THE world is continually evolving and not everything is an improvement. It is true that every civilisation battles its own demons and challenges. Nowhere had it been more present than the exceptional burden of disease, such as the COVID-19 pandemic and the HIV/Aids scourge, which had especially left it tragic mark on the African continent.
This is said to be the ideal time and opportunity to empower young female scientists as women constitute more than half of the global population. The “new normal” calls for the world to be prepared, but never more than in the STEM industry. Women, it is said, needed to be included in science as never before to deal with global issues.
The United Nations had on various news platforms called for the increase of female scientists in STEM and Rwanda is pulling out all the stops to see their young students meet the global need.
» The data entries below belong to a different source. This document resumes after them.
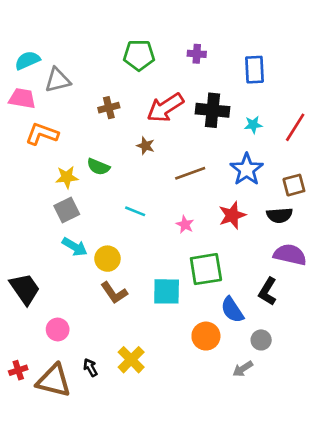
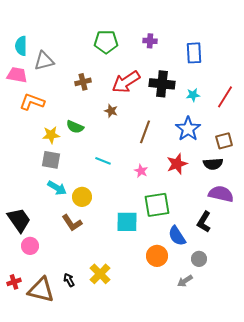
cyan semicircle: (27, 60) -> (21, 46), turned -66
brown line: (190, 173) -> (145, 132), turned -50
gray square: (67, 210) -> (51, 160), turned 36
brown L-shape: (114, 293) -> (72, 223), moved
pink circle: (58, 329) -> (30, 246), moved

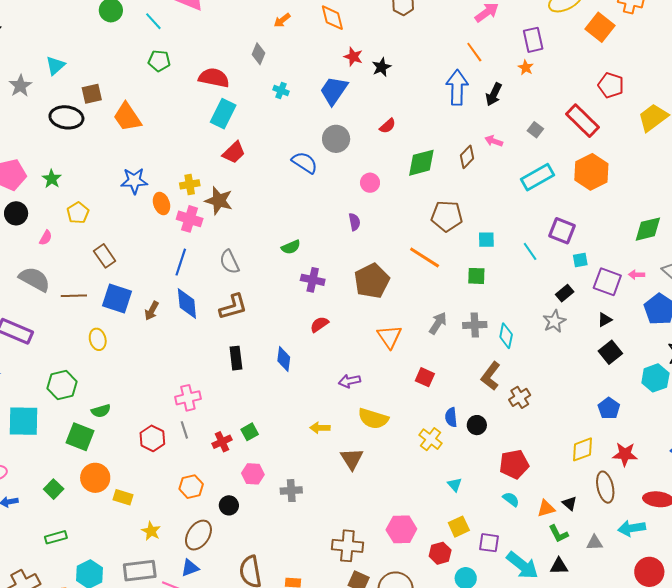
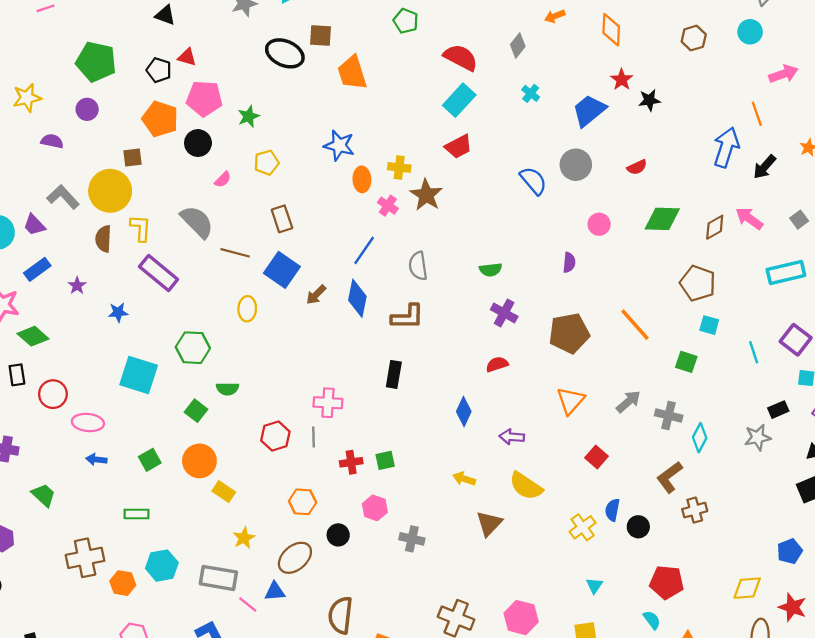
pink arrow: (494, 141) -> (749, 218), size x1.4
brown pentagon: (447, 216) -> (698, 283), moved
pink cross: (190, 219) -> (388, 206), size x0.7
blue diamond: (284, 359) -> (464, 411), moved
green square: (80, 437) -> (196, 411), size x0.7

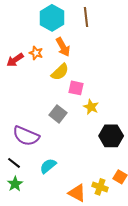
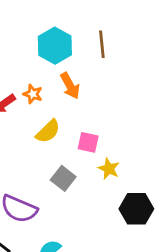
yellow semicircle: (60, 72) -> (48, 131), moved

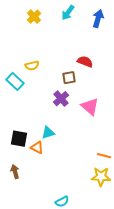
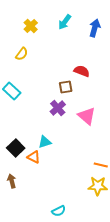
yellow semicircle: (32, 66) -> (22, 54), moved, turned -40
black square: (19, 139) -> (16, 148), turned 36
One Health, a multi-disciplinary field examining links between human activity, animals and the environment, maintains that the future lay in the hands of young girls, traditionally known for entering “soft careers.” Their approach called for everyone, not just male scientists, to be prepared to respond to future global health emergencies.
In Rwanda, a programme had been launched to inspire future young female scientists to focus on STEM careers. The One Health Fellowship, supported by various universities in the country and funded by the Cummings Foundation*, is targeting female students between the ages of 14 to 16 to choose a career path in the sciences.
Across the country, seminars had been arranged at secondary schools in collaboration with the Rwandan Association for Women in Science and Engineering, to assist female students with information regarding STEM. As part of this strategy, learners had the opportunity to interact with established female scientists on global health issues who would act as role models. This saw high-level academics from the University of Rwanda, the University of Global Health Equity, the University of Kigali, and the Adventist University of Central Africa, give of their time and expertise.
The United Nations had said on more than one occasion that an urgent need existed to engage more girls to enter scientific fields with a holistic interdisciplinary approach.
*The James H Cummings Foundation had been awarding grants to beneficiaries across the world for more than 50 years, especially non-profit organisations.